### Page-level text extractions
-=-=-

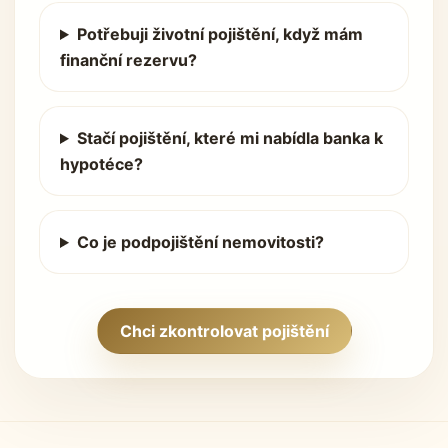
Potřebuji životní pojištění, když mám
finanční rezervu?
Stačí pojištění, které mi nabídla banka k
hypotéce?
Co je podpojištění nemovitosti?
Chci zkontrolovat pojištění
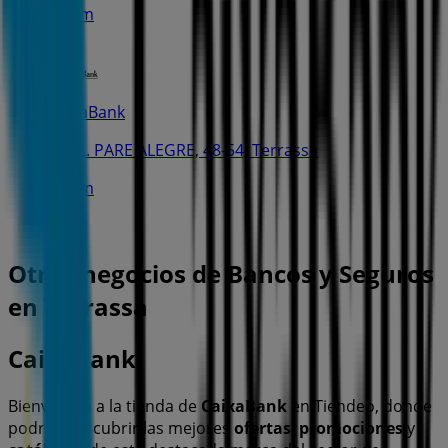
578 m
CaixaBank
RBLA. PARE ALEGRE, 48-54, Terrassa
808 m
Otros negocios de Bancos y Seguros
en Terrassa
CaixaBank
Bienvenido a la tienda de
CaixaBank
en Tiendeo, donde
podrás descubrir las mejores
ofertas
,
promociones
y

-=-=-

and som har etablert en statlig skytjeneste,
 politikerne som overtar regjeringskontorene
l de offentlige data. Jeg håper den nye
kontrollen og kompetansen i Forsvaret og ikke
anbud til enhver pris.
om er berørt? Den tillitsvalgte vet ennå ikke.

-=-=-

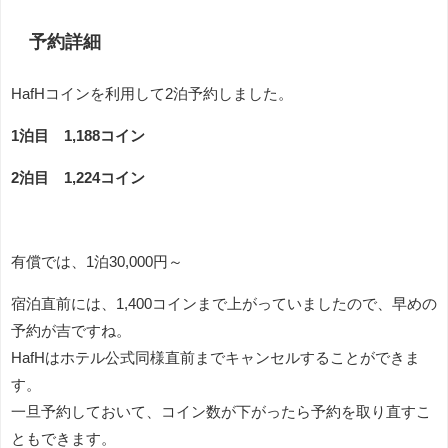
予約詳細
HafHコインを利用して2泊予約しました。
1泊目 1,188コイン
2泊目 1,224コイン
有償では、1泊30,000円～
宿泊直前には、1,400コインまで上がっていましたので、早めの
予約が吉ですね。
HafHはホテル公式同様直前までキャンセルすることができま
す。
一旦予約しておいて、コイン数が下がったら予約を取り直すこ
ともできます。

-=-=-

From the entries above, show each line that includes the string "Terrassa".

### Answer for this exercise
RBLA. PARE ALEGRE, 48-54, Terrassa
en Terrassa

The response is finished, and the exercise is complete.